■ Task description: In the material below, pictures must be dropped. Repeat exactly, and only, the lines from the line with "Recruiting analytics" to the line with "throughout this website, to", both ends included.

○ ○ ○

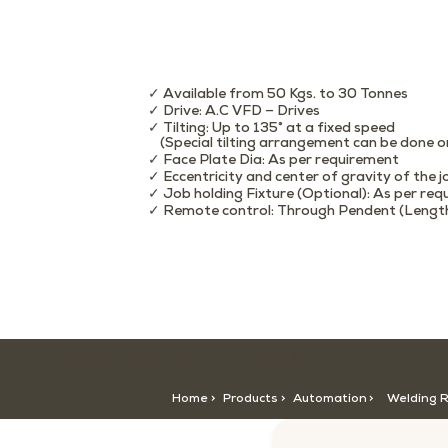
✓ Available from 50 Kgs. to 30 Tonnes
✓ Drive: A.C VFD – Drives
✓ Tilting: Up to 135° at a fixed speed
(Special tilting arrangement can be done o
✓ Face Plate Dia: As per requirement
✓ Eccentricity and center of gravity of the 
✓ Job holding Fixture (Optional): As per re
✓ Remote control: Through Pendent (Length:
HOME >
CATEGORY >
PRODUCTS >
Home >
Products >
Automation
>
Welding 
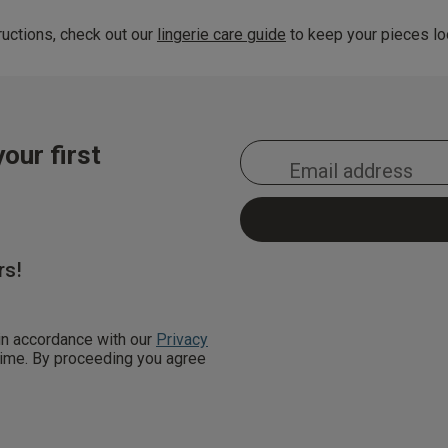
uctions, check out our
lingerie care guide
to keep your pieces loo
our first
rs!
 in accordance with our
Privacy
 time. By proceeding you agree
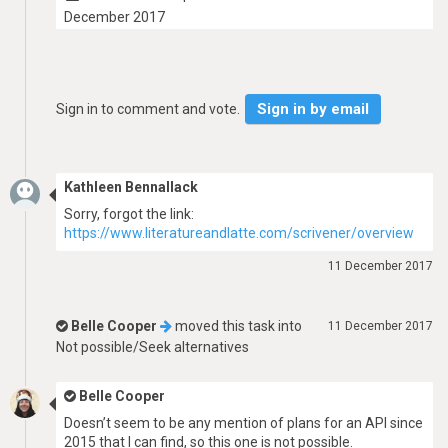
December 2017
Sign in by email
Sign in to comment and vote.
Kathleen Bennallack
Sorry, forgot the link:
https://www.literatureandlatte.com/scrivener/overview
11 December 2017
Belle Cooper
moved this task into
11 December 2017
Not possible/Seek alternatives
Belle Cooper
Doesn’t seem to be any mention of plans for an API since
2015 that I can find, so this one is not possible.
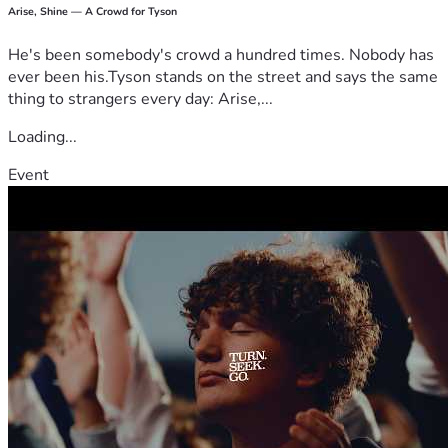
Arise, Shine — A Crowd for Tyson
He's been somebody's crowd a hundred times. Nobody has
ever been his.Tyson stands on the street and says the same
thing to strangers every day: Arise,...
Loading...
Event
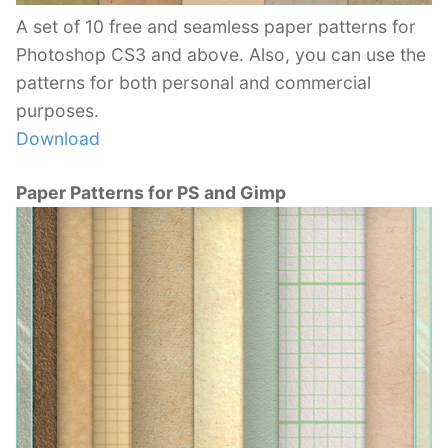
A set of 10 free and seamless paper patterns for
Photoshop CS3 and above. Also, you can use the
patterns for both personal and commercial
purposes.
Download
Paper Patterns for PS and Gimp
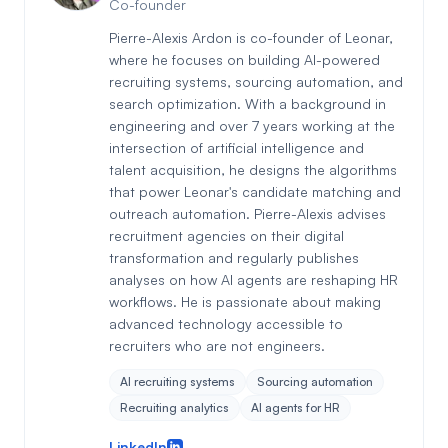
Co-founder
Pierre-Alexis Ardon is co-founder of Leonar,
where he focuses on building AI-powered
recruiting systems, sourcing automation, and
search optimization. With a background in
engineering and over 7 years working at the
intersection of artificial intelligence and
talent acquisition, he designs the algorithms
that power Leonar's candidate matching and
outreach automation. Pierre-Alexis advises
recruitment agencies on their digital
transformation and regularly publishes
analyses on how AI agents are reshaping HR
workflows. He is passionate about making
advanced technology accessible to
recruiters who are not engineers.
AI recruiting systems
Sourcing automation
Recruiting analytics
AI agents for HR
LinkedIn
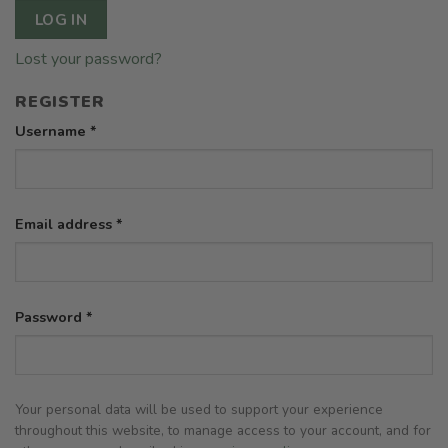
LOG IN
Lost your password?
REGISTER
Required
Username
*
Required
Email address
*
Required
Password
*
Your personal data will be used to support your experience
throughout this website, to manage access to your account, and for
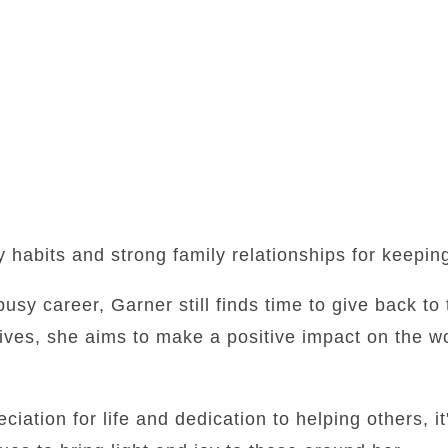
y habits and strong family relationships for keepi
busy career, Garner still finds time to give back t
tives, she aims to make a positive impact on the w
iation for life and dedication to helping others, it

○ ○ ○

■ The completed task:
Recruiting analytics
AI agents for HR
LinkedIn
LOG IN
Lost your password?
REGISTER
Required
Username
*
Required
Email address
*
Required
Password
*
Your personal data will be used to support your experience
throughout this website, to manage access to your account, and for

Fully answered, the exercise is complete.